Weldon was learning new words.  Piers, port, wharfs, docks and jetty became common to him.  His grandfather Joe, ever the fisherman, loved to take him out on the jetty to fish.  The fishermen in the family talked for many years about how they enjoyed fishing off the jetty.

http://en.wikipedia.org/wiki/Jetty  (For your information).

Matamoros was a fun word, too, and that held all kinds of different adventures for the boy and his family.  Bertha loved to go across the border to shop that town in  Mexico, until one time the border guards were not going to let her back into the U.S. because they thought she was Mexican.  Dean made calls to Pawhuska and the agency there,  so they could verify his wife was of the Osage tribe.  On that particular visit Dean had thrown out a bunch of small coins he always jingled in his pocket to the street urchins.  That careless act nearly caused a riot.  People poured out of the small houses hastily erected to provide for the influx of Mexican people who were there to work jobs while Brownsville was in a kind of economic state of progress. The Mexican police had to lead the Jones family out of the explosive situation.  After those two happenings Bertha no longer was interested enough  to shop in Mexico.  Instead, she busied herself with the preserving of the cheap abundant food. They hired a Mexican woman to help Bell and Bertha,  and their work progressed. By the time they were ready to leave a trailer was bought to pull behind the car because there were so many canned jars of food.

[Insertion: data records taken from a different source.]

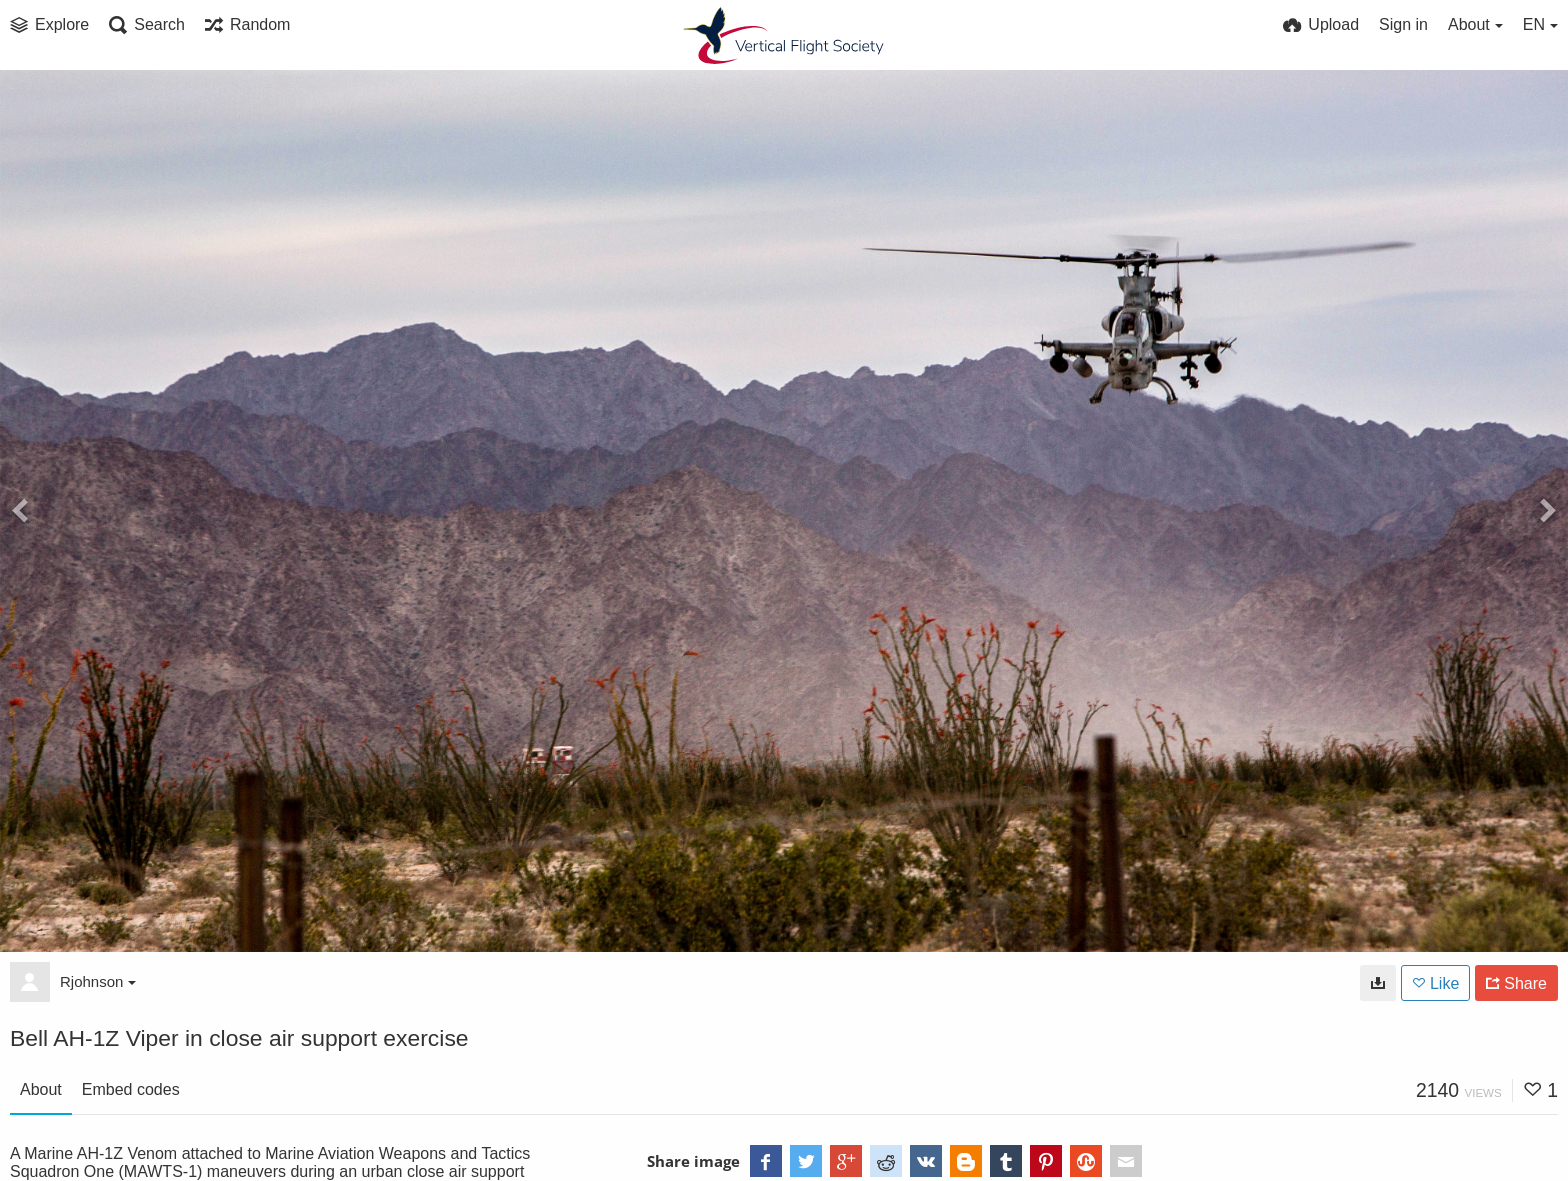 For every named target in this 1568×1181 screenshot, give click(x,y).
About (41, 1089)
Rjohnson (98, 981)
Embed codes (131, 1089)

Weldon always was dashing in and out of the kitchen or playing with the children of  the Mexican woman .  Dean made friends with the man who owned the airport.  This turned out badly later,  when he came to visit them in Oklahoma.  No one dreamed Nanny would run and bounce over his Cadillac to make tiny marks where her hooves chipped the paint.  Nanny’s fun cost Dean a new paint job in order to placate the man, which was no more than right. This year, circa, 1934, was the last year they wintered in Brownsville.

Weldon had learned new words about the Brownsville area but this gentleman from there,  probably,  had some  words of his own to express his anger with Nanny that day.